What About The Site Reputation Update?

Site reputation abuse is a form of spam where a digital marketer publishes content on a third party website for the purpose leveraging the site reputation for quick rankings. It’s a shortcut for avoiding having to create and promote an entirely new website.

Google SearchLiaison responded to a question of whether this spam update included the algorithmic version of the site reputation abuse update that Google announced was forthcoming. SearchLiaison responded that no, this update didn’t contain algorithmic elements for targeting site reputation abuse.

He tweeted:

“For the third time now, I’ll say again, I have every confidence that when we’re acting on site reputation abuse algorithmically, we’ll say that. It’s not right now. I also won’t be responding to this particular question every week so maybe let it go a month between asking (I don’t mean that as harsh as it sounds just that it’s not useful or productive for me to do the “are we there yet” over and over again)”

SearchLiaison followed up with:

“I mean I’d figure most wondering about this would know it’s a standard spam update given there’s no blog post, no “FYI things to know” and it’s just a regular posting to our dashboard

That said, I know people are asking Barry even though I’ve said what I just said above at least twice before. So I figured if I’m going to say it at least a third time, I’ll try again to explain why it’s not really something to ask about each week.”

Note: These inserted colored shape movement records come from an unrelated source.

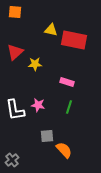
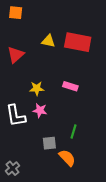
yellow triangle: (51, 30) -> (48, 41), moved
yellow star: (35, 64) -> (37, 88), moved
green line: (69, 107) -> (74, 132), moved

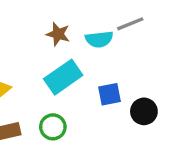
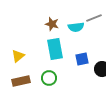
cyan rectangle: (63, 77) -> (55, 49), turned -65

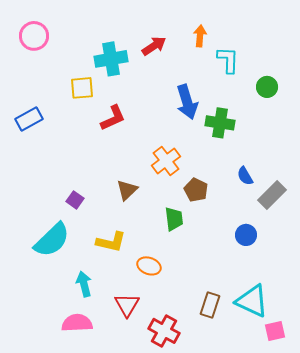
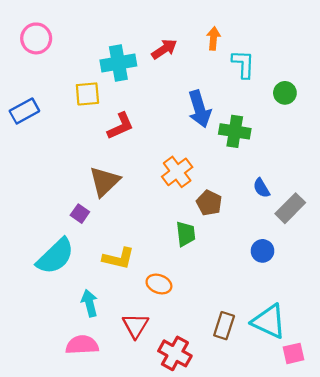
blue rectangle: (29, 119) -> (24, 111), moved
brown triangle: (127, 190) -> (104, 182), moved, size x1.4

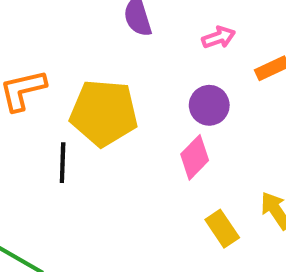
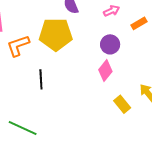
yellow pentagon: (104, 113) -> (56, 34), moved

No Description Of Spam Update

Changes to Google’s rankings are rarely announced except when it’s anticipated that the effects to rankings may be noticeable, which by that measure makes this update notable and significant, particularly because the update will take an entire week to roll out.

Google sometimes publishes a blog post about their spam updates but there is no accompanying article that details what this spam update is targeting, which may be a factor contributing to the anxiety expressed in some of the responses to Google’s announcement.

Google Has A Sentiment Problem

A combination of AI Overviews, Helpful Content Update from late 2023 to the recent updates dating from March are all combining to create negative sentiment in the digital marketing community. The so-called leak added to fuel to that fire. Even though the data revealed nothing that wasn’t already known, some are using it justify their long held suspicions and accusing Google of lying.  And it’s not just the search marketing community, independent web publishers and big brand news organizations have soured on Google, too.

So much negative sentiment has accumulated over the past year that the spam update, which would normally be cheered, is now met with skepticism and complaints.